American fans probably know Atwell best for a certain role in the Marvel Cinematic Universe. Atwell was cast as Steve Rogers’s love interest, Peggy Carter, in Captain America: The First Avenger, and the character was so popular she got her own spin-off television series on ABC. When I asked Atwell what the fan response meant to her, she very seriously discussed how much a specific online Peggy Carter fan group meant to her.

Photo: Everett Collection

“There were girls for whom Peggy had been like a symbol of strength in adversity, especially as a woman in a male-dominated environment, and had to overcome bullying and all that kind of stuff,” Atwell said. “Girls who were not really relating to people in their own schoolwere able to go online and through their shared love of Peggy, meet new friends and develop social groups.”

“And there was a girl that I’d met at a convention who was the center of this friendship group. She was English, but there were people from Canada and all over the States, and they got together and they had this amazing friendship group. I then woke up one morning to find out that she was the first named [victim of the] terrorist attack in Manchester, the Ariana Grande concert,” she said.

The fan Atwell is describing is Georgina Callendar. Someone sent Atwell a photo of the two of them together at a convention after the terrorist attack and the actress posted it online in tribute. Atwell explained to me that she was moved to discover how the friends Callendar made all the over the world via the Peggy Carter fan group gathered together at her funeral: “They all got together for her funeral and they sent me photographs of them all together.”

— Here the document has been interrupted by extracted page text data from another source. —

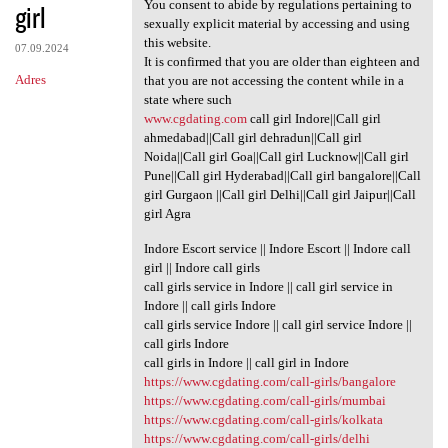
You consent to abide by regulations pertaining to
girl
sexually explicit material by accessing and using
this website.
07.09.2024
It is confirmed that you are older than eighteen and
Adres
that you are not accessing the content while in a
state where such
www.cgdating.com
call girl Indore||Call girl
ahmedabad||Call girl dehradun||Call girl
Noida||Call girl Goa||Call girl Lucknow||Call girl
Pune||Call girl Hyderabad||Call girl bangalore||Call
girl Gurgaon ||Call girl Delhi||Call girl Jaipur||Call
girl Agra
Indore Escort service || Indore Escort || Indore call
girl || Indore call girls
call girls service in Indore || call girl service in
Indore || call girls Indore
call girls service Indore || call girl service Indore ||
call girls Indore
call girls in Indore || call girl in Indore
https://www.cgdating.com/call-girls/bangalore
https://www.cgdating.com/call-girls/mumbai
https://www.cgdating.com/call-girls/kolkata
https://www.cgdating.com/call-girls/delhi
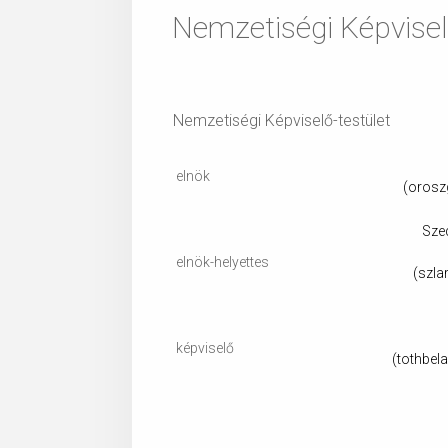
Nemzetiségi Képvisel
Nemzetiségi Képviselő-testület
elnök
(
orosz
Sze
elnök-helyettes
(
szla
képviselő
(tothbel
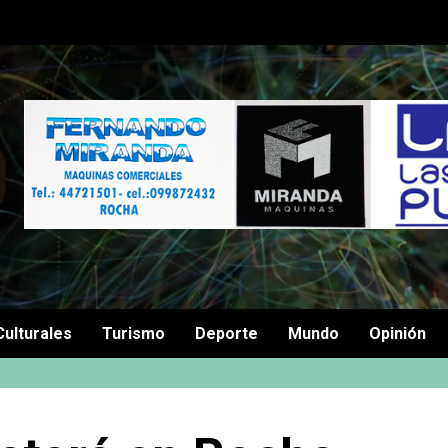
Culturales
Turismo
Deporte
Mundo
Opinión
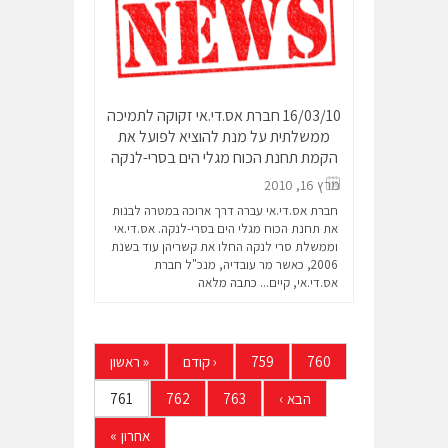
16/03/10 חברת אס.די.אי זקוקה לתמיכה
ממשלתית על מנת להוציא לפועל את
הקמת תחנת הכוח מגלי הים בסרי-לנקה
מרץ 16, 2010
חברת אס.די.אי עברה דרך ארוכה במטרה לבנות
את תחנת הכוח מגלי הים בסרי-לנקה. אס.די.אי
וממשלת סרי לנקה החלו את קשריהן עוד בשנת
2006, כאשר מר עובדיה, מנכ"ל חברת
אס.די.אי, קיים...
כתבה מלאה
760
759
‹
קודם
«
ראשון
הבא
›
763
762
761
אחרון
»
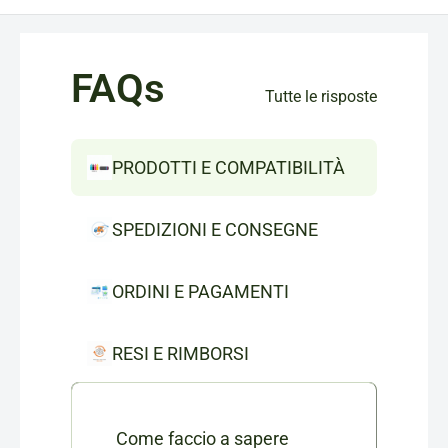
FAQs
Tutte le risposte
PRODOTTI E COMPATIBILITÀ
SPEDIZIONI E CONSEGNE
ORDINI E PAGAMENTI
RESI E RIMBORSI
Come faccio a sapere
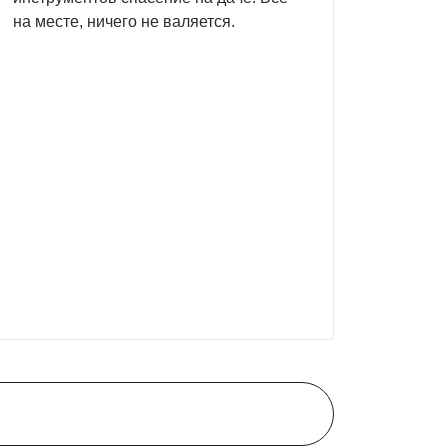
на месте, ничего не валяется.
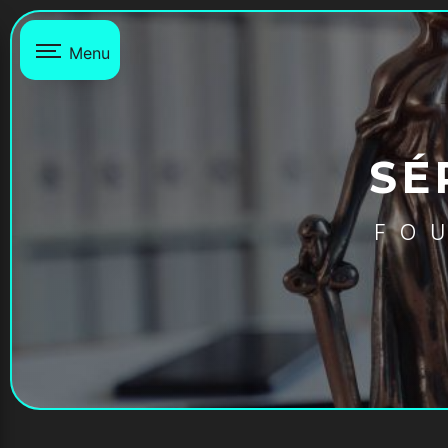
Panneau de gestion des cookies
Menu
SÉ
FO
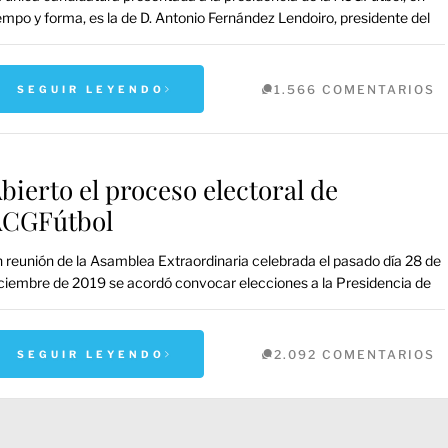
empo y forma, es la de D. Antonio Fernández Lendoiro, presidente del
1.566 COMENTARIOS
SEGUIR LEYENDO
bierto el proceso electoral de
CGFútbol
 reunión de la Asamblea Extraordinaria celebrada el pasado día 28 de
ciembre de 2019 se acordó convocar elecciones a la Presidencia de
2.092 COMENTARIOS
SEGUIR LEYENDO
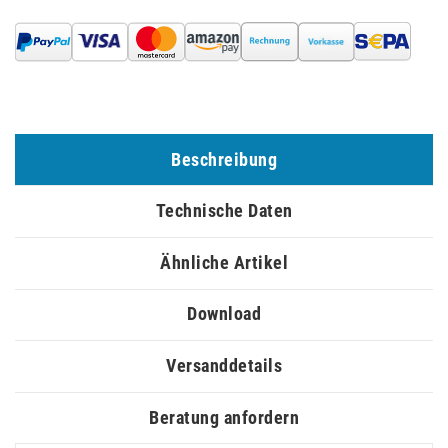
Beschreibung
Technische Daten
Ähnliche Artikel
Download
Versanddetails
Beratung anfordern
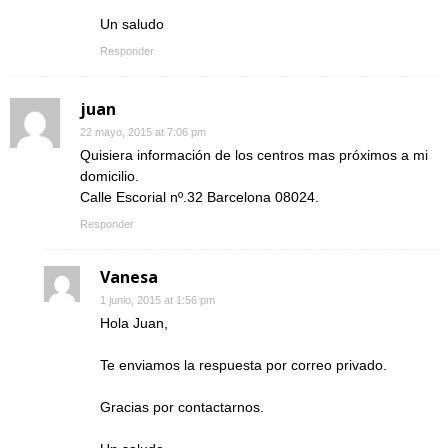
Un saludo
Responder
juan
22 mayo, 2015 at 7:06 pm
Quisiera información de los centros mas próximos a mi
domicilio.
Calle Escorial nº.32 Barcelona 08024.
Responder
Vanesa
1 junio, 2015 at 1:56 pm
Hola Juan,
Te enviamos la respuesta por correo privado.
Gracias por contactarnos.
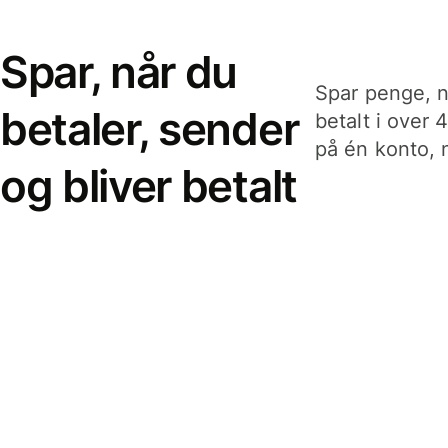
Spar, når du
Spar penge, n
betaler, sender
betalt i over 
på én konto, n
og bliver betalt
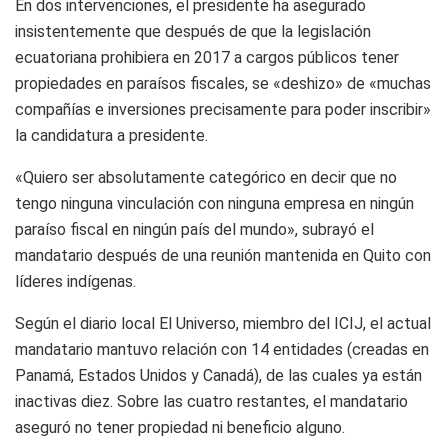
En dos intervenciones, el presidente ha asegurado
insistentemente que después de que la legislación
ecuatoriana prohibiera en 2017 a cargos públicos tener
propiedades en paraísos fiscales, se «deshizo» de «muchas
compañías e inversiones precisamente para poder inscribir»
la candidatura a presidente.
«Quiero ser absolutamente categórico en decir que no
tengo ninguna vinculación con ninguna empresa en ningún
paraíso fiscal en ningún país del mundo», subrayó el
mandatario después de una reunión mantenida en Quito con
líderes indígenas.
Según el diario local El Universo, miembro del ICIJ, el actual
mandatario mantuvo relación con 14 entidades (creadas en
Panamá, Estados Unidos y Canadá), de las cuales ya están
inactivas diez. Sobre las cuatro restantes, el mandatario
aseguró no tener propiedad ni beneficio alguno.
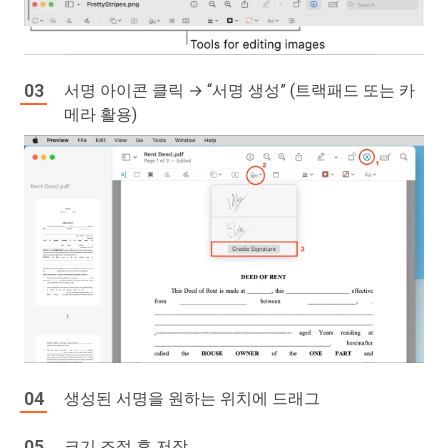
서명 아이콘 클릭 → “서명 생성” (트랙패드 또는 카
메라 활용)
생성된 서명을 원하는 위치에 드래그
크기 조절 후 저장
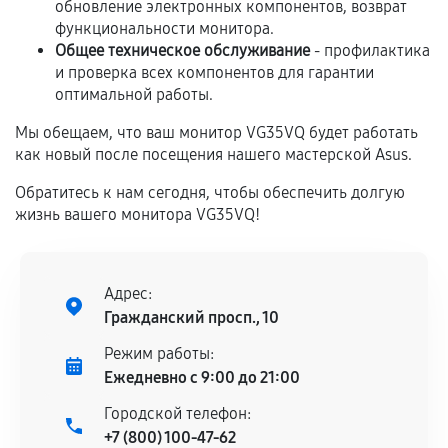
Если комплектующие куплены
обновление электронных компонентов, возврат
самостоятельно
функциональности монитора.
Общее техническое обслуживание
- профилактика
Гарантия на выполненные работы может
и проверка всех компонентов для гарантии
оптимальной работы.
сохраняться полностью или частично, если
соблюдены следующие условия:
Мы обещаем, что ваш монитор VG35VQ будет работать
Предоставленные детали подходят по
как новый после посещения нашего мастерской Asus.
техническим параметрам и не имеют внешних
Обратитесь к нам сегодня, чтобы обеспечить долгую
дефектов.
жизнь вашего монитора VG35VQ!
Установка была выполнена нашим сервисным
центром.
При этом гарантия на сами комплектующие
Адрес:
остается на стороне производителя или
Гражданский просп., 10
продавца. За качество сторонних деталей
сервисный центр ответственности не несет.
Режим работы:
Ежедневно с 9:00 до 21:00
Городской телефон:
+7 (800) 100-47-62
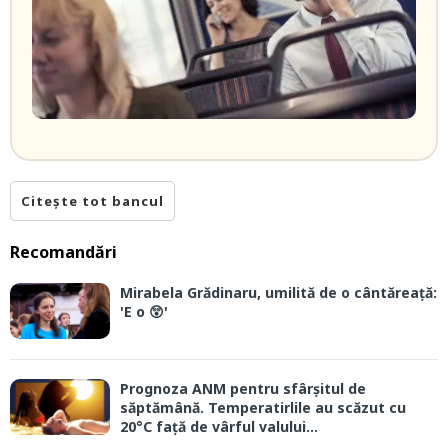
Citește tot bancul
Recomandări
Mirabela Grădinaru, umilită de o cântăreață:
'E o 😲'
Prognoza ANM pentru sfârșitul de
săptămână. Temperatirlile au scăzut cu
20°C față de vârful valului...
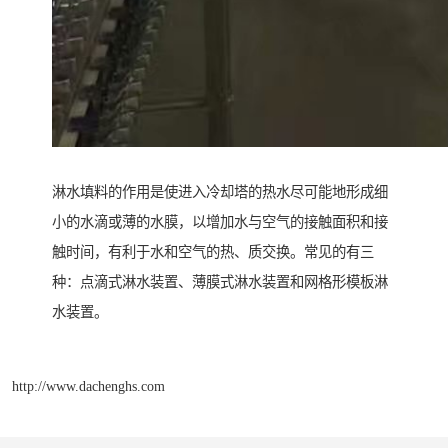
淋水填料的作用是使进入冷却塔的热水尽可能地形成细
小的水滴或薄的水膜，以增加水与空气的接触面积和接
触时间，有利于水和空气的热、质交换。常见的有三
种：点滴式淋水装置、薄膜式淋水装置和网格形模板淋
水装置。
http://www.dachenghs.com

Atwell said, “I feel I am a custodian of Peggy Carter. You project onto these characters what you want. It’s nothing to do with me. But to just see a group of girls who were able to come together and develop a strong friendship network, and then experience such devastation and such horror, and yet because of their friendship group be able to comfort each other and comfort Georgina’s family, it’s really moving to me. That for me is better than the Peggy Carter social status… [It’s] that tagline of, ‘I know my value, anyone else’s opinion doesn’t matter.’ She can be a symbol of strength to women. Also she likes women, she’s a friend to women.”

When I asked Atwell if there were any other “canonical” parts she would like to tackle, she listed Thérèse Raquin, Hedda Gabler, and one surprising Shakespearean villain.

“I would love to play Iago. I think it makes sense that he could be a woman, for sure. He says at the beginning, ‘And by my troth, I’m just as good as any man,'” she said. “Well, every woman I know has said that: I’m just as good, as capable as any man for this.”

Howards End debuts on Starz this Sunday, April 8.